Our Democratic leaders gave us a lot to be proud of this week, in a parade of speakers that included Michelle Obama, President Obama, Bernie Sanders, Elizabeth Warren, and finally Hillary Clinton accepting the nomination. I hope everyone who watched on TV, let alone those who actually traveled to the convention came back inspired and determined to work for victory in November. Sadly, it’s not going to be as easy as we all think it ought to be.
Have you seen the last forecast of the probability of who will win the presidency from Fivethirtyeight?
A tie, slightly favoring Trump? How is that even possible? In part, the answer is that that most of the pollsters have yet to release their first post-DNC polls. There actually was one already that showed Clinton with a growing 15% lead over Trump. Let’s hope that proves to be the first of many confirming that trend.
But the Fivethirtyeight statistics wonks aren’t just giving a national poll result but trying to calculate bookmaker’s odds on the election based on how the votes will line up with the Electoral College and many other factors. Florida is one of the states they see as leaning toward Trump — and we’ve all got to do our part to change that.
The Fivethirtyeight forecasters would be the first to acknowledge that the odds will change and change again in the coming months. The recent trend has not been good, however. This same forecast had Clinton at close to 80% odds of victory a few weeks ago and had her favored by close to 60% a week ago. One headline from a few weeks ago that I took as a warning sign: Clinton’s Lead Is As Safe As Kerry’s Was In 2004. Remember 2004? Remember thinking the nation couldn’t possibly choose to reelect George W. Bush after the deception that led to the invasion of Iraq?

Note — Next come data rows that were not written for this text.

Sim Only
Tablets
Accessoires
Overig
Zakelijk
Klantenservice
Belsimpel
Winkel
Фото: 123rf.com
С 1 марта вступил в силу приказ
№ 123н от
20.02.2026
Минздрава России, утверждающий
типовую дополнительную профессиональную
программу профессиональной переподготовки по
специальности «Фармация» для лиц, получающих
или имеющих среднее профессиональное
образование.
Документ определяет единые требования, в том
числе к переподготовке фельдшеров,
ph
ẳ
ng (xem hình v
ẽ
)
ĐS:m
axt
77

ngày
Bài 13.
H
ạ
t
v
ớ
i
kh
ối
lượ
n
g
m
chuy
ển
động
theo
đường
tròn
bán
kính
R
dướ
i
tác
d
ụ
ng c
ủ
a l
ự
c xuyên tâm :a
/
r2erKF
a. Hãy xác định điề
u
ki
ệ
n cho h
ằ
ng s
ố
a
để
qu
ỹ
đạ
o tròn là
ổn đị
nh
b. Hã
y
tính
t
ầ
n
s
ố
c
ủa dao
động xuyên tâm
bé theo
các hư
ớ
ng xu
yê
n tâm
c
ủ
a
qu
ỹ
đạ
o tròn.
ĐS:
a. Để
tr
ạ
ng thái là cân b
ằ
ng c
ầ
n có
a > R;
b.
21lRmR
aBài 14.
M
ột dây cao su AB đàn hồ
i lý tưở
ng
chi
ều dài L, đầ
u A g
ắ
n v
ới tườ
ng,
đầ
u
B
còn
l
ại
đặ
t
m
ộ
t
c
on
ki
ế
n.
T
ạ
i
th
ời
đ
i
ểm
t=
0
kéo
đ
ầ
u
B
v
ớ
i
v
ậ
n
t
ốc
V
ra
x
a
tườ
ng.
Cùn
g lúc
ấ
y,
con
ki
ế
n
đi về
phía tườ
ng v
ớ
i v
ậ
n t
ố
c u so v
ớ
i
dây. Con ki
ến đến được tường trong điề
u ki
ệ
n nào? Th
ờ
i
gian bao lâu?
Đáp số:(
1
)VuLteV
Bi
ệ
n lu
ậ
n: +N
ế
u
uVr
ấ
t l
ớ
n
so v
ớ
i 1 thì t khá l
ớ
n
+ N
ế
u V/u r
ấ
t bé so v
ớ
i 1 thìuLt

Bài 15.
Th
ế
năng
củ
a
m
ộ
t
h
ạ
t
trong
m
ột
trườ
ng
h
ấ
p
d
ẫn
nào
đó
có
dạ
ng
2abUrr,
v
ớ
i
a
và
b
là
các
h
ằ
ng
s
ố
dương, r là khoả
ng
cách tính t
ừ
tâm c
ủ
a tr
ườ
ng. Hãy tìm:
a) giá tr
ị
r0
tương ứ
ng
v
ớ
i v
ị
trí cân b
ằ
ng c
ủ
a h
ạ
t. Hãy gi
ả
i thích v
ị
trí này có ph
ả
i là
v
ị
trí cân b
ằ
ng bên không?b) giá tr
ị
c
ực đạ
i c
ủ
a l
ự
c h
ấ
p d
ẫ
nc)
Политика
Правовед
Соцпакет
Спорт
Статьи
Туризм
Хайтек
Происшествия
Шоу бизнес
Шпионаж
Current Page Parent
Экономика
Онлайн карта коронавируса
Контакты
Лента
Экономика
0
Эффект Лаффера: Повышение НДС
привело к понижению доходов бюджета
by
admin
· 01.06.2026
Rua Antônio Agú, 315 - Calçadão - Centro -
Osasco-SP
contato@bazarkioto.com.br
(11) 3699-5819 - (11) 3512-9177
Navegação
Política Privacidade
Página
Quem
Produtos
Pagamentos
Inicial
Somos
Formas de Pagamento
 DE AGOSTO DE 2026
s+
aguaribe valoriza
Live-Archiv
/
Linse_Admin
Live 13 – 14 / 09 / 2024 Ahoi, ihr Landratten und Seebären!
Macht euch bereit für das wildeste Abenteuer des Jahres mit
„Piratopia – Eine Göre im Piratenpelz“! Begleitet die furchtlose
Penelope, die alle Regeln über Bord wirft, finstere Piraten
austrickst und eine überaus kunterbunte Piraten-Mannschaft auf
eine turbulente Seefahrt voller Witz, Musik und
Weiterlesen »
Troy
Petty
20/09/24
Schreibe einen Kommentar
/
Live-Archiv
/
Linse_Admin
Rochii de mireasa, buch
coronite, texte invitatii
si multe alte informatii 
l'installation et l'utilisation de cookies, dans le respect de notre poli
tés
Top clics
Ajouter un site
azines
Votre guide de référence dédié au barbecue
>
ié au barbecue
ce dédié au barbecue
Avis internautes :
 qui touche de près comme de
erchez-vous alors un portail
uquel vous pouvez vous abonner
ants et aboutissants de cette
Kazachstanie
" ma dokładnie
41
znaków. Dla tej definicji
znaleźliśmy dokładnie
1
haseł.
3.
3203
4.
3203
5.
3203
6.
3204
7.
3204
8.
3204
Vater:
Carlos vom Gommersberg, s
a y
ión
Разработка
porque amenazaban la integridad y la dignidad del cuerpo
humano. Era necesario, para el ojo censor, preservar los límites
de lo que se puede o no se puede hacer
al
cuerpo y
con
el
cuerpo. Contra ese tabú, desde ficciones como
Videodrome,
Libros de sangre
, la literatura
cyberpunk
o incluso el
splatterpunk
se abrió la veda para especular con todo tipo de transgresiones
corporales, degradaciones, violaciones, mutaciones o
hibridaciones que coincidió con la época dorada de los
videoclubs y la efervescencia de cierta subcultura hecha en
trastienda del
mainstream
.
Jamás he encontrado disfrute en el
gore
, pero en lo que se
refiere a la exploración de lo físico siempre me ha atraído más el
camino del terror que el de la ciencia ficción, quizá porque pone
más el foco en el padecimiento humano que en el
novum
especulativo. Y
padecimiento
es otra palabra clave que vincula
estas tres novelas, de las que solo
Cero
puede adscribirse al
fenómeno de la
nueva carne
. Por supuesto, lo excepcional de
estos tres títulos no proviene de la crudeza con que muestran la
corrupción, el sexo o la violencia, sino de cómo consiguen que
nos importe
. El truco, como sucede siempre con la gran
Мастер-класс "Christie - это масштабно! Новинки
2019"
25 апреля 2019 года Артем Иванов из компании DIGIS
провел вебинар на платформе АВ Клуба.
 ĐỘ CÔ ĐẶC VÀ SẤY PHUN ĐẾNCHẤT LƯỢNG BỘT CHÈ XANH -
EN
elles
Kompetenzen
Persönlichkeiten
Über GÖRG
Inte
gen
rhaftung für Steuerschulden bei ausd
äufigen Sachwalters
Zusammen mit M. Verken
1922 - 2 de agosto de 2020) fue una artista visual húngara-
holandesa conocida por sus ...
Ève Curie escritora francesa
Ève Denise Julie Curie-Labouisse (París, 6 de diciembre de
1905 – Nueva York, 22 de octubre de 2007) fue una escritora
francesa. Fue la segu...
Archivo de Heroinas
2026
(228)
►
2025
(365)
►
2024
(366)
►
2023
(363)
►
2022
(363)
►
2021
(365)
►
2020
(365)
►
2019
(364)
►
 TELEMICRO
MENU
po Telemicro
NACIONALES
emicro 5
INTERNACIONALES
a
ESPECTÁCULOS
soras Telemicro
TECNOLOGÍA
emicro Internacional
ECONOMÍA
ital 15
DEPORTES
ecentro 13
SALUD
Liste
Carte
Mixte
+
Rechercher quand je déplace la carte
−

This year, it seems impossible that the voters could see the contrast between the Democratic convention and the Republican one and not move toward Hillary in large numbers. Yet one parallel with 2004 that worries me is that so many people have much stronger feelings against Donald Trump than positive feelings toward Hillary Clinton.
I’m not discounting the sentiments of the many Democrats I know who have admired Hillary for years, or even for decades. But the negative sentiment toward both party’s nominees has been well documented. I think we do need to tell our folks who are thinking that way that no, they’re not equally bad. Tell them to look at the Historians on Donald Trump series of videos, where academics who take the long view to such an extent that they don’t usually comment on contemporary politics decided they had to speak up against what they see as a threat to American ideals. Ask them to read the Washington Post editorial, Both Are Unpopular. Only One Is a Threat.
Still, those are negative arguments. I think there is some evidence that positive energy does a better job of bringing people to the polls. Yes We Can was more effective than the anti-Bush rhetoric of 2004. So when talking with people about this election, we need to remember to spend as much or more time on why Hillary deserves their vote than why Trump does not.
Between the admirers and the detractors of Hillary Clinton, I find myself somewhere in the middle, seeing her as an imperfect person who has often tried and sometimes succeeded in doing good. With the race so close, I worry about the Clinton family habit of making unforced errors and handing ammunition to their enemies. On the other hand, I recognize the extent that the Hillary hating industry has churned out a steady stream of lies and exaggerations. I hope some people saw beyond that this week.
As President Obama pointed out, those who try to make a difference take more chances than those who are passive. He quoted Teddy Roosevelt (a progressive Republican from an era where that someone could be both):
“It is not the critic who counts, not the man who points out how the strong man stumbles, or where the doer of deeds could have done them better,” Roosevelt said. “The credit belongs to the man who is actually in the arena, whose face is marred by dust and sweat and blood — who strives valiantly, who errs, who comes short again and again, because there is no effort without error and shortcoming.”
Except of course for the fact that she is not a man, Hillary fits the quote as the person who rejected the “baking cookies” model of service as a First Lady to push for healthcare reform, then came back after initial failure to push through a children’s healthcare program, campaign for president on a healthcare reform agenda, and eventually join the administration that succeeded in passing the Affordable Care Act. Running for president a second time also took guts, particularly soldiering through those times when she didn’t look so inevitable after all.
We should all respect her for her persistence, and we all need to marshal the same determination to make her our President.